Hannes_Truce seems to be some kind of guest writing machine and, whilst it’s been a while since any guest articles appeared, he’s helping us make a wonderful return to the GW mindset just in time for Christmas. Want to write your own GW? Email it to Gamoc using the email on the Staff page.
What do games do to me? Usually if I decide I like something I’m not gonna change my mind, but when it comes to games I find myself being incredibly fickle.
When I received a copy of Red Faction Guerrilla from a certain rental company that professes to love films, I played it non stop for a good week. In fact I enjoyed it so much that I informed the rental firm (that shall remain nameless for my own protection) that I had sent it back despite still having it in my PS3.
I played it for another few days but then one morning, as I was stooping down to place the disc into the PS3, I got a familiar feeling in the pit of my stomach. Guilt? No that wasn’t it, Shame? Not that either.
I started to doubt whether I really wanted to play the game anymore, I thought about destroying buildings and taking the carnage online and the prospect suddenly didn’t appeal to me. At this point I decided to put the disc back in the plastic sleeve and go and sit down (my arm was starting to hurt, aswell as my back from being stooped down. Not as young as I used to be). I thought about forcing myself to play it, after all the trouble I’d gone to, to get it but that’s not really what gaming is about for me.
Disheartened and shocked at myself I moved on, played more games and haven’t gone back to RF:G since. I still get that feeling when I think about playing it.
Now, recently I got very much caught up in the hype of Uncharted 2. People would not stop talking about it on Twitter, on the Forums and on this very site and suddenly I wanted nothing more than to play the game, to own it. This was exasperated by the fact that a close friend of mine landed himself a promo copy when he didn’t even really want the game.

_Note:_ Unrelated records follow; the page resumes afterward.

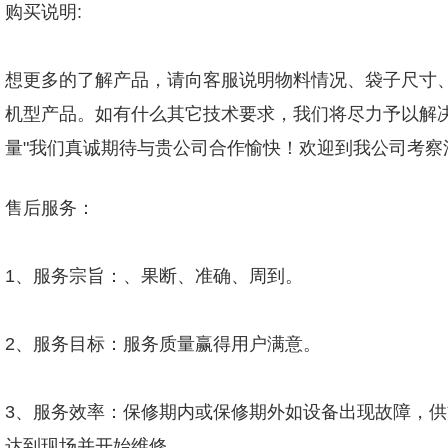
购买说明:
想更多的了解产品，请向客服说明物料情况、袋子尺寸、
机型产品。如有什么其它技术要求，我们将尽力予以解
量"我们真诚期待与贵公司合作愉快！欢迎到我公司考
售后服务：
1、服务宗旨：、果断、准确、周到。
2、服务目标：服务质量赢得用户满意。
3、服务效率：保修期内或保修期外如设备出现故障，供
达到现场并开始维修。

Despite trying to borrow money and trying to execute an elaborate plan to steal it from HMV with a fishing rod and a Caramel Wispa there was no way I could get my hands on it, so I decided to try and use the rental company.
Luckily within the week I had a copy of UC2 and proceeded to play it. I loved it, brilliant game, superb graphics and well worth the wait. However within a couple of days I found myself in a familiar position.
Retreating to the sofa (after remembering the pain previously suffered from hovering over the shiny black console for too long) I unwrapped my Caramel Wispa and thought about how I had considered buying the game, sacrificing eating for a week just so I could play it and even my criminal master plan which would’ve worked if only the air conditioning at HMV hadn’t been broken.
I can’t figure out what does it, why do I now get bored of games so easily? I used to be such a completionist, playing every game I owned until I’d unlocked everything and even sometimes after that. Is it the vast selection of games that are out there now? Am I spoilt? Or is it a media induced shortened attention sp… oooh look, shiny!